INSTRUCTIONS TO FOLLOW> Word for word, give again the line holding "How to tailor features by customer type" and each line after it to the end of the listing below.

============

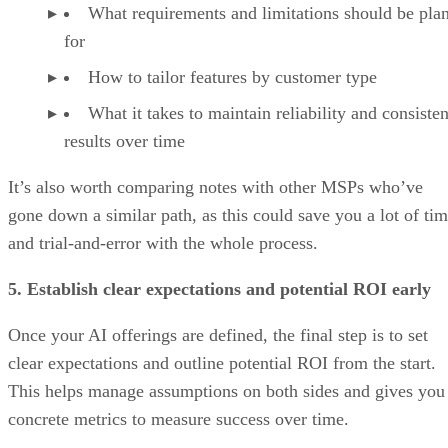
What requirements and limitations should be pla
for
How to tailor features by customer type
What it takes to maintain reliability and consisten
results over time
It’s also worth comparing notes with other MSPs who’ve
gone down a similar path, as this could save you a lot of ti
and trial-and-error with the whole process.
5. Establish clear expectations and potential ROI early
Once your AI offerings are defined, the final step is to set
clear expectations and outline potential ROI from the start.
This helps manage assumptions on both sides and gives you
concrete metrics to measure success over time.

============

RESULT OF THIS TASK>
How to tailor features by customer type
What it takes to maintain reliability and consisten
results over time
It’s also worth comparing notes with other MSPs who’ve
gone down a similar path, as this could save you a lot of ti
and trial-and-error with the whole process.
5. Establish clear expectations and potential ROI early
Once your AI offerings are defined, the final step is to set
clear expectations and outline potential ROI from the start.
This helps manage assumptions on both sides and gives you
concrete metrics to measure success over time.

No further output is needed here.